Re: [RFC PATCH 0/3]: Extreme fragmentation ahoy!

Dave Chinner <david@xxxxxxxxxxxxx> · Thu, 14 Feb 2019 09:27:26 +1100

On Wed, Feb 13, 2019 at 08:50:22AM -0500, Brian Foster wrote:
> On Wed, Feb 13, 2019 at 07:21:51AM +1100, Dave Chinner wrote:
> > On Tue, Feb 12, 2019 at 06:46:31AM -0500, Brian Foster wrote:
> > > On Mon, Feb 11, 2019 at 05:13:33PM -0800, Darrick J. Wong wrote:
> > > > On Fri, Feb 08, 2019 at 07:34:33AM -0500, Brian Foster wrote:
> > > For example, extent size hints just happen to skip delayed allocation.
> > > I don't recall the exact history, but I don't think this was always the
> > > case for extsz hints.
> > 
> > It wasn't, but extent size hints + delalloc never played nicely and
> > could corrupt or expose stale data and caused all sorts of problems
> > at ENOSPC because delalloc reservations are unaware of alignment
> > requirements for extent size hints. Hence to make extent size hints
> > work for buffered writes, I simply made them work the same way as
> > direct writes (i.e. immediate allocation w/ unwritten extents).
> > 
> > > So would the close time eofb trim be as
> > > problematic as for extsz hint files if the behavior of the latter
> > > changed back to using delayed allocation?
> > 
> > Yes, but if it's a write-once file that doesn't matter. If it's
> > write-many, then we'd retain the post-eof blocks...
> > 
> > > I think a patch for that was
> > > proposed fairly recently, but it depended on delalloc -> unwritten
> > > functionality which still had unresolved issues (IIRC).
> > 
> > *nod*
> > 
> > > From another angle, would a system that held files open for a
> > > significant amount of time relative to a one-time write such that close
> > > consistently occurred after writeback (and thus delalloc conversion) be
> > > susceptible to the same level of free space fragmentation as shown
> > > above?
> > 
> > If the file is held open for writing for a long time, we have to
> > assume that they are going to write again (and again) so we should
> > leave the EOF blocks there.
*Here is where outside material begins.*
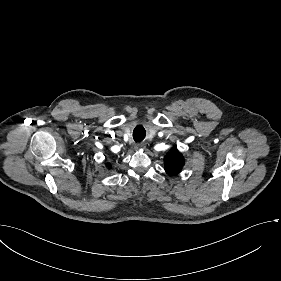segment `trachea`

If they are writing slower than the eofb
> > gc, then there's nothing more we can really do in that case...
> > 
> 
> I'm not necessarily sure that this condition is always a matter of
> writing too slow. It very well may be true, but I'm curious if there are
> parallel copy scenarios (perhaps under particular cpu/RAM configs)
> where we could end up doing a large number of one time file writes and
> not doing the release time trim until an underlying extent (with
> post-eof blocks) has been converted in more cases than not.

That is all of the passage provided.